Draw a 1x1 square. In a minute, I'm going to take a ruler and draw a straight line that will "cut" accross some part of the square. It might be through the middle, or it might only be a small section of the corner; you don't know. You should draw anything you want inside the square so you can be certain that any line I draw must cross one of the lines in your drawing. The challenge is to do this with the shortest possible amount of drawing.The first, and most obvious, suggestion would be this:
The blue lines are the solution. Obviously, it blocks all possible red lines (3 possible red lines shown), and the fact that it's symmetric makes it look pretty short. But how could we prove it was the shortest? In particular, we wanted to be sure there wasn't some weird scatter of short lines (with a shorter total length) that would also block all possible red lines.
(Here's an imagined weird scatter with few blocked red lines. Of course, a scatter like this could consist of a huge number of almost point-like line segments....so, pretty hard to think about on a case-by-case basis....)
One friend of ours suggested the following proof (actually "proof" since it turned out to be wrong). It's an interesting and useful form of argument, however.
Idea #1: Find the shortest solution for only some of the lines
Any solution that blocks all possible lines will at least have to block all the diagonal lines (in both directions).
If we can find the shortest solution that blocks just these lines, we'll know that a full solution has to be at least that long.Let's divide the square into a bunch of parallel "slices"...
...and find the shortest solution for each "slice" that blocks only the diagonal lines from one side to the other (direction shown as the green arrow).
In this diagram, we have a slice (in black). We're only interested in blocking the green lines parallel to the one shown. The shortest solution for this slice will be a line perpendicular to the green ones we're blocking (such as the blue line shown).So, if that blue line is the shortest solution for a slice, we can put that same solution together for all the slices...

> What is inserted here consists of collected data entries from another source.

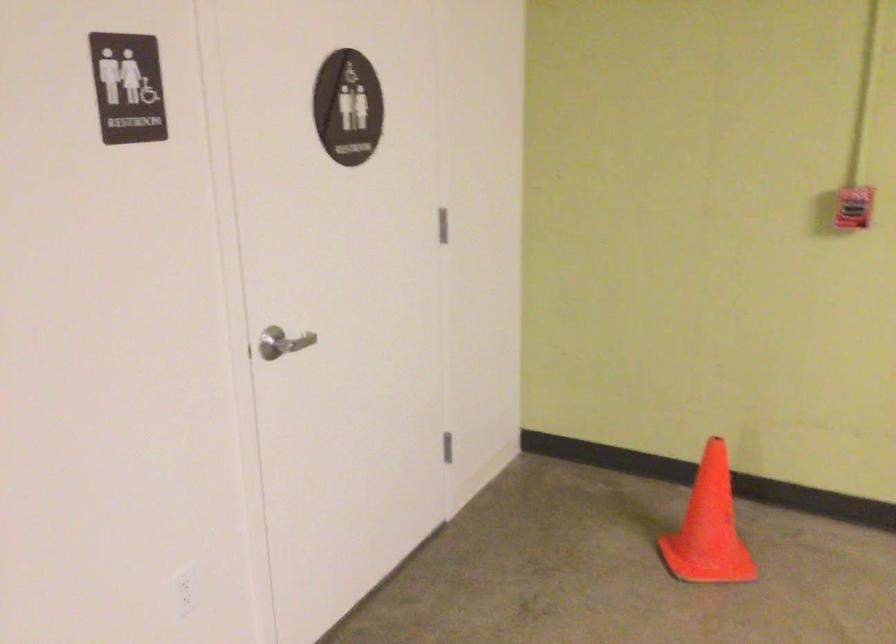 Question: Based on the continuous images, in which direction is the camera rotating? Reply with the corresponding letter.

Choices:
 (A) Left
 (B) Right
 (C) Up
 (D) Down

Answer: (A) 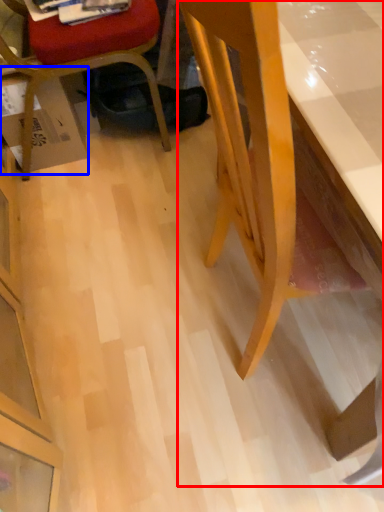 Question: Among these objects, which one is nearest to the camera, desk (highlighted by a red box) or cardboard box (highlighted by a blue box)?

Choices:
 (A) desk
 (B) cardboard box

Answer: (A) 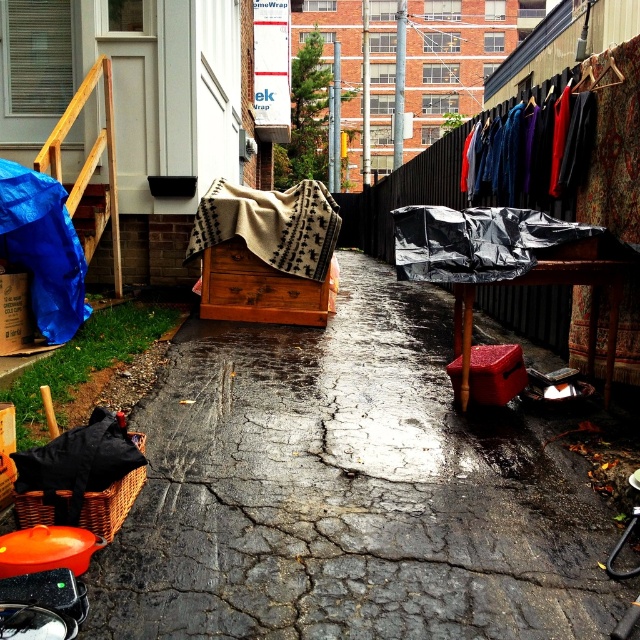 Question: Does beige textured blanket at center have a larger size compared to black woven basket at lower left?

Choices:
 (A) no
 (B) yes

Answer: (B)

Question: Which of the following is the closest to the observer?

Choices:
 (A) (260, 305)
 (B) (392, 515)
 (C) (464, 355)
 (D) (198, 250)

Answer: (B)

Question: Which of the following is the closest to the observer?

Choices:
 (A) wooden staircase at left
 (B) red plastic stool at center
 (C) dark gray asphalt at center
 (D) beige textured blanket at center

Answer: (C)

Question: Among these objects, which one is nearest to the camera?

Choices:
 (A) beige textured blanket at center
 (B) wooden staircase at left

Answer: (B)

Question: Can you confirm if beige textured blanket at center is positioned to the left of red plastic stool at center?

Choices:
 (A) yes
 (B) no

Answer: (A)

Question: Can you confirm if beige textured blanket at center is positioned to the left of wooden chest at center?

Choices:
 (A) yes
 (B) no

Answer: (A)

As you can see, this blocks all the parallel diagonal lines in that direction (though, of course, it would let other lines through). But, if we're right so far, that's the shortest possible way to block those parallel lines (since for each little slice it was the shortest).If we also want to block the diagonal lines in the other direction, we just repeat the procedure and overlay the results:
This is a scatter that we've constructed only to block the diagonal lines. BUT, we know that, for each direction, it does so with the shortest amount of drawing.Since an actual solution (that blocks all the lines) will have to block those diagonal ones, and we know it has to be at least as long as this scatter to block the diagonal ones, the full solution will also have to be at least as long as this scatter.
But our "x" solution is exactly that long. It's easy to see why: instead of putting each little blue segment in a random spot, we line them all up along the diagonals.

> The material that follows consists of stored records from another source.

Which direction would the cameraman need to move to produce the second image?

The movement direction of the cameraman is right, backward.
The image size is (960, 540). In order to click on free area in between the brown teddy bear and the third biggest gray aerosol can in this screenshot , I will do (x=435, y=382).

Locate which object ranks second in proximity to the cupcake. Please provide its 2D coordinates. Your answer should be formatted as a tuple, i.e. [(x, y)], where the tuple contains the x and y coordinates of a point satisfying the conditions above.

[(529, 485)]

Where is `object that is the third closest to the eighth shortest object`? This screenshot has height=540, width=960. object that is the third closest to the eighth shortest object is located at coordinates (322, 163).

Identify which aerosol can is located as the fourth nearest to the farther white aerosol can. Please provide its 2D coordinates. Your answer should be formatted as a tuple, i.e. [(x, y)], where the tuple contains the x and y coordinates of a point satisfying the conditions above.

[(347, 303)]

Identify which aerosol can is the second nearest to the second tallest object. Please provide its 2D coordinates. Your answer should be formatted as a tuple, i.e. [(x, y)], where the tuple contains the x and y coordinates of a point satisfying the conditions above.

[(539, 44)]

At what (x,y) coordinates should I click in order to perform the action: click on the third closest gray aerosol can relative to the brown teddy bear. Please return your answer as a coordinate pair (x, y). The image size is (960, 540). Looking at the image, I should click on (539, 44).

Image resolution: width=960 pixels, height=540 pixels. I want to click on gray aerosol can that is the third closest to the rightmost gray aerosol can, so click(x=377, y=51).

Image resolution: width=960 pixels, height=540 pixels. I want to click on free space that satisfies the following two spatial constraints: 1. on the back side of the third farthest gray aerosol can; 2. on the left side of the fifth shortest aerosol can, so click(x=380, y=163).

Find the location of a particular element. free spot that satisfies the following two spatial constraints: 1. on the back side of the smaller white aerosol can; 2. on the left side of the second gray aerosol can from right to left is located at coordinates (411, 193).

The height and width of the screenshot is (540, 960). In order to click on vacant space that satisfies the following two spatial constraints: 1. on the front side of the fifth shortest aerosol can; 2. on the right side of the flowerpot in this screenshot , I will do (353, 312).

You can imagine moving each bit perpendicular to its direction, and they line-up to make the x!So, the "x" is the shortest possible way to block all the diagonals, but it also blocks all the other lines lines! Therefore, it must be the shortest full solution, because if there was another, shorter solution, we'd know it couldn't be blocking all the diagonal lines.
Since we thought the "x" solution was probably the best, we weren't very critical of the "proof" and thought we'd done a pretty good job!
Here's the problem:
This drawing is a shorter solution.What went wrong with the original proof? Maybe lots of things, but one clear problem was how we broke the problem down into two smaller problems, and then re-combined them.

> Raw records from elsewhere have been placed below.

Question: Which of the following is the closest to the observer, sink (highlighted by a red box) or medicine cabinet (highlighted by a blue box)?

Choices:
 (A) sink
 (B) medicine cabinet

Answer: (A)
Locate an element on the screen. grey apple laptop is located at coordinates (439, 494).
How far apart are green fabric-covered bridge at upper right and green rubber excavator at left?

First we asked "what's the shortest way to block all the diagonal lines in one direction? Ok, let's keep that. Now let's do the same thing in the other direction to block all the other diagonal lines."
The problem is that one little bit of our "x" solution blocks lots of one type of diagonal (green), but none of the other type of diagonal (red)...
Whereas, a little piece of our 2nd solution can block both directions at once...
So maybe, even though our small pieces aren't the shortest for blocking lines in ONE direction or the other, they're the shortest for blocking blocking them together. Their overall blocking efficiency is better (we use this idea more in idea #3 below).Idea #2: A Connected Solution is Always Shortest
The solution which beat the "x" is formed by adding two imaginary points so that, when you connect all the dots, they form 120-degree angles.
Someone pointed out that there's a theorem which says that this same method will produce the shortest path connecting any number of dots in the plane. So that seemed promising.Of course, a shortest path connecting points is different than a shortest drawing that will block all possible lines, but it still seemed like a step in the right direction. Maybe we could connect the two problems together...
I hoped that this solution was, in fact, the shortest and we could prove it with a two-step argument:
1). If there's a "disconnected solution" (like a scatter), there will be a "connected solution" (continuous lines with no breaks) that's the same length or shorter.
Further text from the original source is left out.